The guilty party who killed five people and caused widespread disruption last fall by sending anthrax through the mail is still at large. But the next time bioterrorists strike, they might find it harder to elude capture owing to a technique called 'forensic genomics' in development at The Institute for Genomic Research (TIGR) in Rockville, Maryland. The new approach, which could aid bioterrorism investigations and also have wipespread applications in medical diagnostics, was described Tuesday by Steven Salzberg, TIGR's chief of bioinformatics, at a Massachusetts Institute of Technology (MIT) symposium on 'Biological Challenges to Humanity.'

TIGR was drawn into the anthrax-mailings case in October 2001 at the behest of the National Science Foundation (NSF) because of the institute's expertise in genome sequencing and the fact that, at the time, it had nearly finished sequencing the genome of the familiar Ames strain of anthrax.

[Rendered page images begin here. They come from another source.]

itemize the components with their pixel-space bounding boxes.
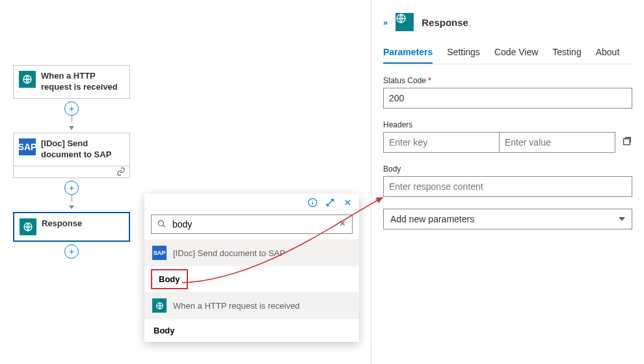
search-input[interactable]	[171, 218, 333, 230]
http-icon	[152, 298, 167, 313]
group-title: [IDoc] Send document to SAP	[173, 248, 286, 258]
close-icon[interactable]	[343, 198, 353, 209]
status-code-input[interactable]	[383, 88, 632, 109]
status-code-label: Status Code*	[383, 76, 632, 85]
token-group-header-sap[interactable]: SAP [IDoc] Send document to SAP	[144, 239, 359, 266]
connector: +	[13, 242, 130, 261]
connector: +	[13, 99, 130, 133]
node-sap-send[interactable]: SAP [IDoc] Send document to SAP	[13, 133, 130, 166]
connector: +	[13, 178, 130, 212]
add-step-button[interactable]: +	[64, 181, 79, 195]
headers-label: Headers	[383, 120, 632, 129]
details-panel: » Response Parameters Settings Code View…	[371, 0, 644, 364]
node-label: Response	[42, 218, 82, 229]
sap-icon: SAP	[19, 138, 36, 155]
expand-icon[interactable]	[325, 198, 335, 209]
add-step-button[interactable]: +	[64, 101, 79, 116]
token-search[interactable]	[151, 214, 353, 234]
header-key-input[interactable]	[383, 132, 500, 153]
sap-icon: SAP	[152, 246, 167, 260]
node-label: When a HTTP request is received	[41, 71, 124, 93]
svg-point-3	[158, 220, 163, 226]
clear-icon[interactable]	[338, 219, 347, 229]
body-input[interactable]	[383, 176, 632, 197]
tab-settings[interactable]: Settings	[447, 43, 480, 64]
tab-testing[interactable]: Testing	[552, 43, 581, 64]
http-icon	[19, 71, 36, 88]
search-icon	[157, 219, 166, 230]
link-icon	[116, 167, 126, 176]
node-connection-indicator[interactable]	[13, 166, 130, 178]
workflow-canvas: When a HTTP request is received + SAP [I…	[13, 65, 130, 261]
add-step-button[interactable]: +	[64, 244, 79, 259]
add-parameters-select[interactable]: Add new parameters	[383, 209, 632, 229]
select-label: Add new parameters	[390, 214, 474, 224]
panel-title: Response	[422, 17, 468, 28]
token-picker: SAP [IDoc] Send document to SAP Body Whe…	[144, 194, 359, 342]
token-group-header-http[interactable]: When a HTTP request is received	[144, 292, 359, 319]
header-value-input[interactable]	[500, 132, 615, 153]
node-label: [IDoc] Send document to SAP	[41, 138, 124, 161]
group-title: When a HTTP request is received	[173, 301, 300, 311]
response-icon	[20, 218, 36, 235]
response-icon	[396, 13, 414, 31]
info-icon[interactable]	[308, 198, 317, 209]
chevron-down-icon	[619, 217, 625, 221]
svg-rect-6	[624, 138, 630, 144]
switch-mode-icon[interactable]	[622, 136, 632, 149]
collapse-icon[interactable]: »	[383, 18, 388, 27]
body-label: Body	[383, 164, 632, 174]
token-body-sap[interactable]: Body	[151, 269, 188, 289]
tab-about[interactable]: About	[596, 43, 620, 64]
token-body-http[interactable]: Body	[144, 319, 359, 342]
tab-parameters[interactable]: Parameters	[383, 43, 433, 64]
node-http-trigger[interactable]: When a HTTP request is received	[13, 65, 130, 99]
panel-tabs: Parameters Settings Code View Testing Ab…	[383, 43, 632, 64]
tab-code-view[interactable]: Code View	[494, 43, 538, 64]
node-response[interactable]: Response	[13, 212, 130, 242]
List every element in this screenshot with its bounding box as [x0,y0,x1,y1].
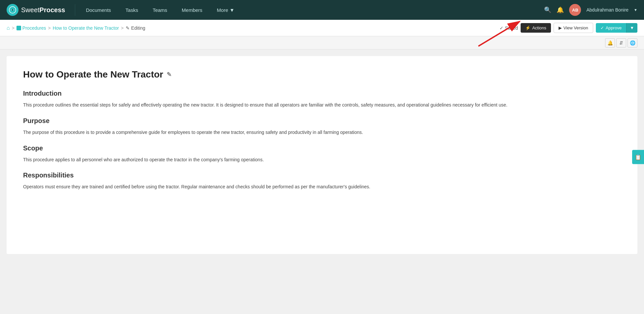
side-floating-button[interactable]: 📋 [632,150,644,164]
breadcrumb: ⌂ > Procedures > How to Operate the New … [7,25,145,31]
logo-icon [7,4,18,16]
document-title: How to Operate the New Tractor ✎ [23,69,621,80]
nav-links: Documents Tasks Teams Members More ▼ [75,0,544,20]
sort-toolbar-icon[interactable]: ⇵ [616,38,626,47]
brand-name: SweetProcess [21,6,65,14]
svg-point-1 [12,9,14,11]
user-name[interactable]: Abdulrahman Bonire [586,7,628,13]
saved-status: ✓ Saved [499,25,518,31]
section-heading-scope: Scope [23,144,621,152]
section-text-responsibilities: Operators must ensure they are trained a… [23,183,621,191]
search-icon[interactable]: 🔍 [544,6,551,14]
nav-members[interactable]: Members [175,0,210,20]
approve-button[interactable]: ✓ Approve [596,23,626,33]
section-text-purpose: The purpose of this procedure is to prov… [23,129,621,137]
procedures-breadcrumb[interactable]: Procedures [16,25,46,31]
section-text-introduction: This procedure outlines the essential st… [23,101,621,109]
pencil-breadcrumb-icon: ✎ [126,25,130,31]
editing-label: ✎ Editing [126,25,145,31]
notifications-icon[interactable]: 🔔 [557,6,564,14]
doc-breadcrumb[interactable]: How to Operate the New Tractor [53,25,119,31]
breadcrumb-bar: ⌂ > Procedures > How to Operate the New … [0,20,644,36]
side-btn-icon: 📋 [635,154,641,160]
nav-documents[interactable]: Documents [79,0,118,20]
actions-button[interactable]: ⚡ Actions [521,23,551,33]
globe-toolbar-icon[interactable]: 🌐 [628,38,637,47]
bolt-icon: ⚡ [525,25,531,30]
approve-dropdown-button[interactable]: ▼ [626,23,637,33]
approve-check-icon: ✓ [600,25,604,30]
avatar[interactable]: AB [569,4,581,16]
play-icon: ▶ [559,25,562,30]
section-text-scope: This procedure applies to all personnel … [23,156,621,164]
breadcrumb-sep-1: > [12,25,15,31]
main-content: How to Operate the New Tractor ✎ Introdu… [7,56,637,254]
check-icon: ✓ [499,25,503,31]
secondary-toolbar: 🔔 ⇵ 🌐 [0,36,644,49]
section-heading-responsibilities: Responsibilities [23,172,621,179]
section-heading-purpose: Purpose [23,117,621,125]
nav-teams[interactable]: Teams [145,0,175,20]
view-version-button[interactable]: ▶ View Version [554,23,593,33]
nav-more[interactable]: More ▼ [209,0,242,20]
procedures-icon [16,26,21,30]
nav-tasks[interactable]: Tasks [118,0,145,20]
breadcrumb-actions: ✓ Saved ⚡ Actions ▶ View Version ✓ Appro… [499,23,637,33]
section-heading-introduction: Introduction [23,90,621,97]
breadcrumb-sep-3: > [121,25,123,31]
notifications-toolbar-icon[interactable]: 🔔 [605,38,615,47]
approve-btn-group: ✓ Approve ▼ [596,23,637,33]
title-edit-icon[interactable]: ✎ [167,71,172,78]
logo-area[interactable]: SweetProcess [7,4,75,16]
home-breadcrumb[interactable]: ⌂ [7,25,10,31]
breadcrumb-sep-2: > [48,25,50,31]
top-navigation: SweetProcess Documents Tasks Teams Membe… [0,0,644,20]
user-dropdown-chevron[interactable]: ▼ [634,8,637,12]
nav-right: 🔍 🔔 AB Abdulrahman Bonire ▼ [544,4,637,16]
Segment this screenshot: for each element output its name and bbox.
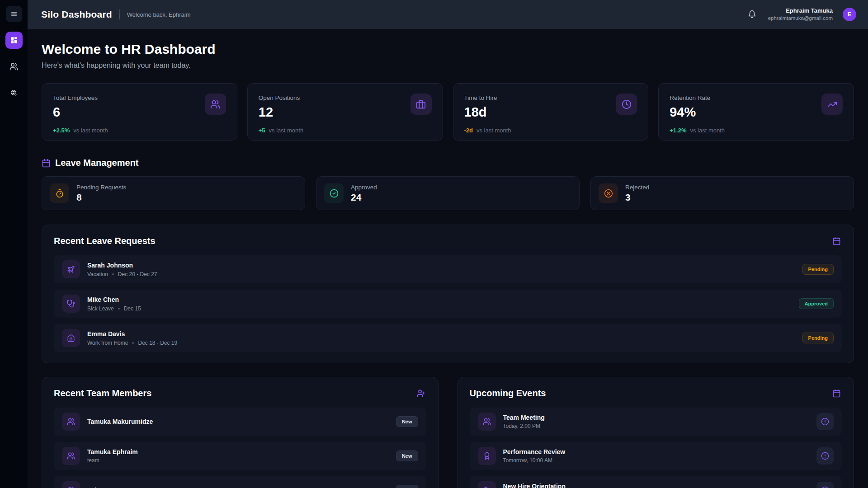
team-member-row[interactable]: Tamuka Makurumidze New xyxy=(54,408,426,436)
section-title: Leave Management xyxy=(55,158,139,168)
menu-button[interactable] xyxy=(6,6,22,22)
summary-value: 3 xyxy=(625,192,649,203)
stat-card-open-positions: Open Positions 12 +5 vs last month xyxy=(247,83,443,141)
stat-value: 18d xyxy=(464,105,637,120)
member-info: Tamuka Makurumidze xyxy=(87,418,389,425)
sidebar-item-dashboard[interactable] xyxy=(5,32,23,49)
panel-header: Recent Leave Requests xyxy=(54,236,842,246)
sidebar xyxy=(0,0,28,488)
reminder-button[interactable] xyxy=(816,482,834,488)
stat-comparison: vs last month xyxy=(476,127,511,134)
event-info: Performance Review Tomorrow, 10:00 AM xyxy=(503,448,810,464)
stat-comparison: vs last month xyxy=(690,127,725,134)
request-info: Mike Chen Sick Leave Dec 15 xyxy=(87,296,792,312)
dashboard-grid-icon xyxy=(10,36,18,44)
dot-separator xyxy=(112,273,114,275)
recent-leave-requests-panel: Recent Leave Requests Sarah Johnson Vaca… xyxy=(42,225,854,363)
leave-dates: Dec 18 - Dec 19 xyxy=(138,340,177,346)
globe-icon xyxy=(10,89,18,97)
dot-separator xyxy=(118,308,120,310)
alert-circle-icon xyxy=(821,452,829,460)
member-subtitle: team xyxy=(87,457,389,464)
leave-summary-grid: Pending Requests 8 Approved 24 Rejected … xyxy=(42,176,854,210)
new-badge: New xyxy=(396,416,418,427)
stat-label: Time to Hire xyxy=(464,94,637,101)
leave-request-row[interactable]: Sarah Johnson Vacation Dec 20 - Dec 27 P… xyxy=(54,255,842,283)
summary-label: Pending Requests xyxy=(76,184,126,191)
user-plus-icon xyxy=(478,481,496,488)
summary-card-approved: Approved 24 xyxy=(316,176,580,210)
timer-icon xyxy=(50,183,69,203)
stat-label: Total Employees xyxy=(53,94,226,101)
leave-request-row[interactable]: Emma Davis Work from Home Dec 18 - Dec 1… xyxy=(54,324,842,352)
reminder-button[interactable] xyxy=(816,447,834,465)
event-row[interactable]: New Hire Orientation Dec 15, 9:00 AM xyxy=(470,476,842,488)
topbar: Silo Dashboard Welcome back, Ephraim Eph… xyxy=(28,0,868,29)
user-block: Ephraim Tamuka ephraimtamuka@gmail.com xyxy=(768,7,833,22)
notifications-button[interactable] xyxy=(746,8,758,20)
calendar-icon xyxy=(832,389,841,398)
member-name: Tamuka Makurumidze xyxy=(87,418,389,425)
user-plus-icon xyxy=(417,389,425,398)
leave-type: Vacation xyxy=(87,271,108,277)
stat-value: 94% xyxy=(670,105,843,120)
calendar-button[interactable] xyxy=(831,236,842,246)
leave-dates: Dec 15 xyxy=(124,305,141,312)
trending-up-icon xyxy=(821,94,843,115)
event-row[interactable]: Team Meeting Today, 2:00 PM xyxy=(470,408,842,436)
alert-circle-icon xyxy=(821,486,829,488)
users-icon xyxy=(62,481,80,488)
users-icon xyxy=(478,413,496,431)
stat-delta: +1.2% xyxy=(670,127,686,134)
topbar-left: Silo Dashboard Welcome back, Ephraim xyxy=(41,9,190,20)
leave-request-row[interactable]: Mike Chen Sick Leave Dec 15 Approved xyxy=(54,290,842,318)
stat-label: Retention Rate xyxy=(670,94,843,101)
panel-title: Recent Team Members xyxy=(54,388,151,399)
summary-text: Rejected 3 xyxy=(625,184,649,203)
stat-value: 12 xyxy=(259,105,432,120)
users-icon xyxy=(62,413,80,431)
upcoming-events-panel: Upcoming Events Team Meeting Today, 2:00… xyxy=(458,377,854,488)
panel-title: Recent Leave Requests xyxy=(54,236,156,246)
leave-dates: Dec 20 - Dec 27 xyxy=(118,271,157,277)
stat-comparison: vs last month xyxy=(269,127,304,134)
sidebar-item-global[interactable] xyxy=(5,84,23,101)
app-title: Silo Dashboard xyxy=(41,9,112,20)
stat-delta-row: -2d vs last month xyxy=(464,127,637,134)
event-row[interactable]: Performance Review Tomorrow, 10:00 AM xyxy=(470,442,842,470)
stat-label: Open Positions xyxy=(259,94,432,101)
stat-delta: +5 xyxy=(259,127,265,134)
stat-value: 6 xyxy=(53,105,226,120)
avatar[interactable]: E xyxy=(843,8,856,21)
clock-icon xyxy=(616,94,637,115)
reminder-button[interactable] xyxy=(816,413,834,430)
leave-management-header: Leave Management xyxy=(42,158,854,168)
calendar-button[interactable] xyxy=(831,388,842,399)
event-name: Team Meeting xyxy=(503,414,810,421)
dot-separator xyxy=(132,342,134,344)
stat-delta-row: +1.2% vs last month xyxy=(670,127,843,134)
leave-type: Work from Home xyxy=(87,340,128,346)
calendar-icon xyxy=(832,237,841,245)
event-name: Performance Review xyxy=(503,448,810,455)
user-name: Ephraim Tamuka xyxy=(768,7,833,15)
summary-card-rejected: Rejected 3 xyxy=(590,176,854,210)
check-circle-icon xyxy=(324,183,344,203)
home-icon xyxy=(62,329,80,347)
stat-card-time-to-hire: Time to Hire 18d -2d vs last month xyxy=(453,83,649,141)
stethoscope-icon xyxy=(62,295,80,313)
new-badge: New xyxy=(396,485,418,488)
request-info: Sarah Johnson Vacation Dec 20 - Dec 27 xyxy=(87,262,795,277)
event-info: New Hire Orientation Dec 15, 9:00 AM xyxy=(503,483,810,488)
team-member-row[interactable]: Tamuka Ephraim team New xyxy=(54,442,426,470)
summary-value: 8 xyxy=(76,192,126,203)
stat-delta-row: +2.5% vs last month xyxy=(53,127,226,134)
user-email: ephraimtamuka@gmail.com xyxy=(768,15,833,22)
add-member-button[interactable] xyxy=(416,388,426,399)
summary-label: Rejected xyxy=(625,184,649,191)
topbar-right: Ephraim Tamuka ephraimtamuka@gmail.com E xyxy=(746,7,856,22)
team-member-row[interactable]: John Doe New xyxy=(54,476,426,488)
sidebar-item-team[interactable] xyxy=(5,58,23,75)
leave-type: Sick Leave xyxy=(87,305,114,312)
topbar-divider xyxy=(119,9,120,19)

With a $200,000 NSF grant, TIGR assembled what Salzberg termed "a bioinformatics SWAT team" to fully sequence the Ames genome and sequence the genome of the unidentified strain that killed a Florida man, Robert Stevens, the first victim of the mail attacks. The next step was to align the two genomes, searching for subtle genetic differences that might betray the laboratory from which the deadly anthrax emanated, facilitating the hunt for culprits. This type of comparison had never been attempted before and certainly not in the context of a criminal investigation.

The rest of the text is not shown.